What started as a scandal about shady flood control contracts has snowballed into something bigger. Ever since the President put a spotlight on the issue in his last SoNA, the outrage has spilled out of social media timelines and into the streets.
And the ripple effect has been dramatic. In just a few weeks, we saw the Senate President replaced and the House Speaker forced to resign. Multiple senators and congressmen have been implicated in schemes to plunder the nation’s coffers. Suddenly, the people who used to sit comfortably in high office are now scrambling to clear their names, insisting they were just innocent bystanders while billions were washed away.
The rallies on 21 September, which drew tens of thousands, were the clearest sign yet that ordinary citizens have had enough. It’s not every day you see that many Filipinos braving the heat, the rain, and the traffic to shout in unison: “tama na, sobra na” (enough, that’s enough)!
But here’s the rub. For all the drama, for all the leadership reshuffles, for all the angry headlines and hashtags, not a single one of those implicated has faced a real consequence. No charges. No formal censure. No expulsion from office. We see them on the news every day, still strutting in front of cameras, still pretending to hold the moral high ground.

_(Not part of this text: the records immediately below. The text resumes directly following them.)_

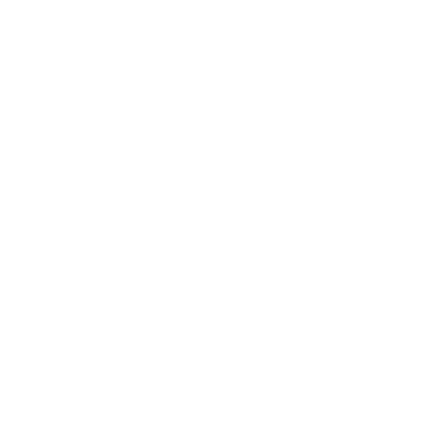
Relationships
Technology
Society
Entertainment
Business News
Expert Panel
Awards
Brainz Academy
Brainz Podcast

In the Senate, it has reached peak absurdity, with Senators Jinggoy Estrada and Joel Villanueva taking active roles in an investigation that in part is supposed to look into their own possible culpability. That’s not oversight. That’s mockery. And quite frankly, it is downright insulting.
And then there are the others who have so far escaped mention. What of their accountability? What of Vice President Sara Duterte, whose impeachment just months ago was based in part on her own alleged links to corruption? Her camp is now trying to spin the narrative that she’s somehow untouched by all this. Their message is clear: everybody else is dirty, but not Sara. It’s a painfully obvious attempt to hijack the public anger and convert it into a political succession plan.
This is the danger we face. There’s plenty of anger, plenty of noise, but very little clarity. No serious headway in naming all those actually responsible. No progress in imposing consequences. If this continues, the furor will eventually die down, the guilty will breathe a sigh of relief, and we will find ourselves right back in the familiar territory of corruption as usual.
That is why there has to be a sustained public clamor. We can’t just be content with outrage. The House, the Senate, and now the Independent Commission for Infrastructure all need to be under constant scrutiny. This cannot end as another spectacle. It certainly cannot be allowed to become a tool for equally tainted politicians to push their own self-serving agendas.
There must be consequences. Criminal charges, removal from office, at the very least an official censure. And beyond that, there must be real changes to the rotten system that allowed this scandal to flourish in the first place.
Most importantly, we MUST remember this when it comes time to vote. If we don’t replace the same old names with new, credible ones, then we are simply setting ourselves up for yet another colossal disappointment.
And the next great corruption scandal, and the next round of public outrage, will just be waiting in the wings.